Different regions of a human brain specialize in different functions and increased interactions between different brain functions, that are for different actions, may be the cause of many different kinds of synesthesia. Grapheme-synesthesia might be due to the part of the brain that is designed for grapheme recognition and the area for color (called visual area 4) being activated at the same time. Synesthesia is also commonly linked to genetics because many families with a synesthete often have more synesthetes along their bloodline but there is still not an identifiable gene that will give us the answer to this question on genetics. One possible way to explain this genetic “equation” is by calling for an “epigenetic” (inherited genetic traits that do not change DNA.)

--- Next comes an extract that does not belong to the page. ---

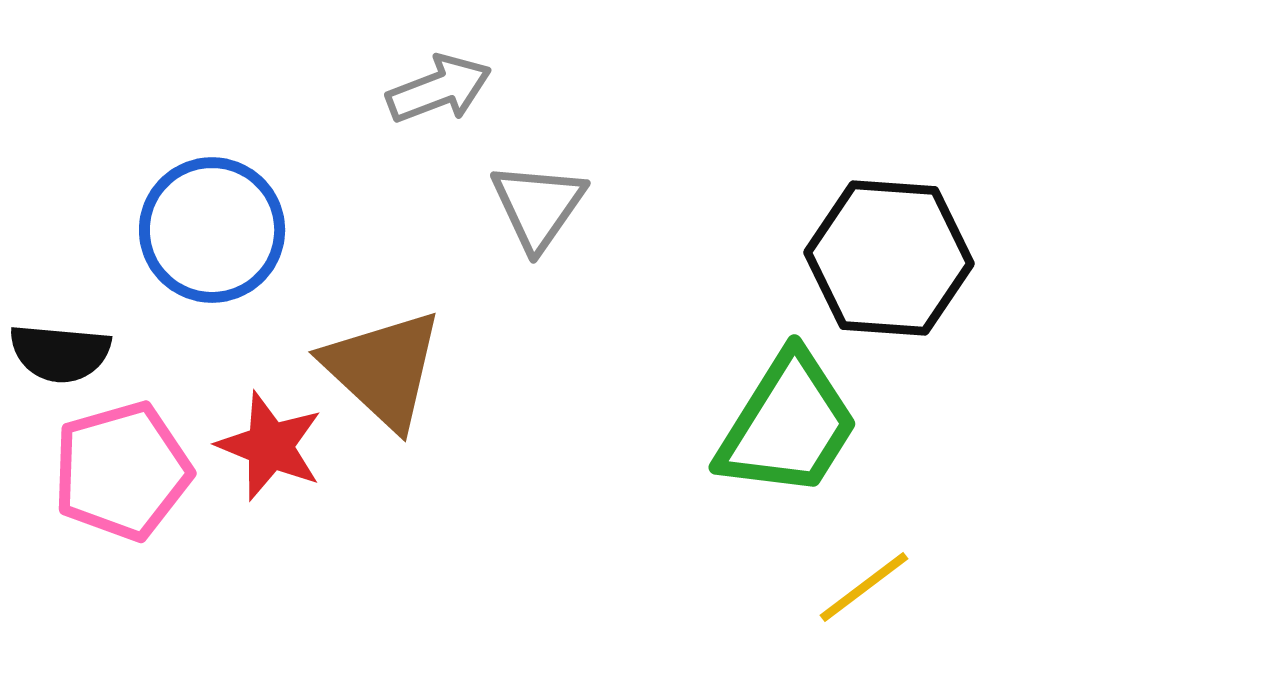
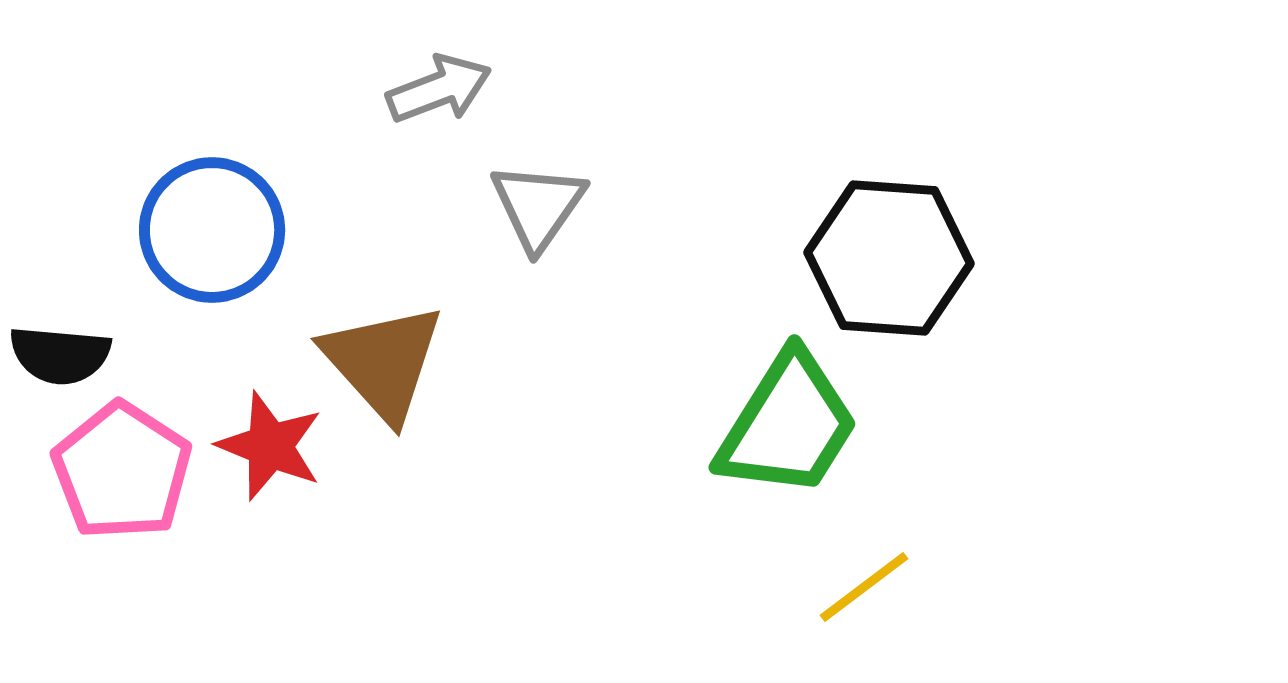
black semicircle: moved 2 px down
brown triangle: moved 7 px up; rotated 5 degrees clockwise
pink pentagon: rotated 23 degrees counterclockwise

Studies have also found that in the United States, three times as many women as men report synesthesia. Most synesthetes will not describe their condition as a hindrance except for a few different cases. In one such case was Berit Brogaard, a female writer and neuroscientists diagnosed with a very rare form of synthesia that causes what she describes as a “creepy landscape” to appear before her eyes. She goes on to say that, “The fear induced synesthetic images look like a landscape that’s projected out into the world 20 to 30 cm in front of my eyes.” She also described an image that haunted her childhood as a “bluish green with spiky mountain peaks” and when she told her parents, they were deeply worried that she was losing her mind, which we now know is not the case.
Synthesia is definitely not a commonly understood topic. Many people that are told what it is presume insanity or hallucinogenics but synesthesia is far from it and in most cases is considered a blessing more than a curse. Not every single synesthete has some extreme talent, most synthetes experience no more than thinking, “This feels like so and so color.”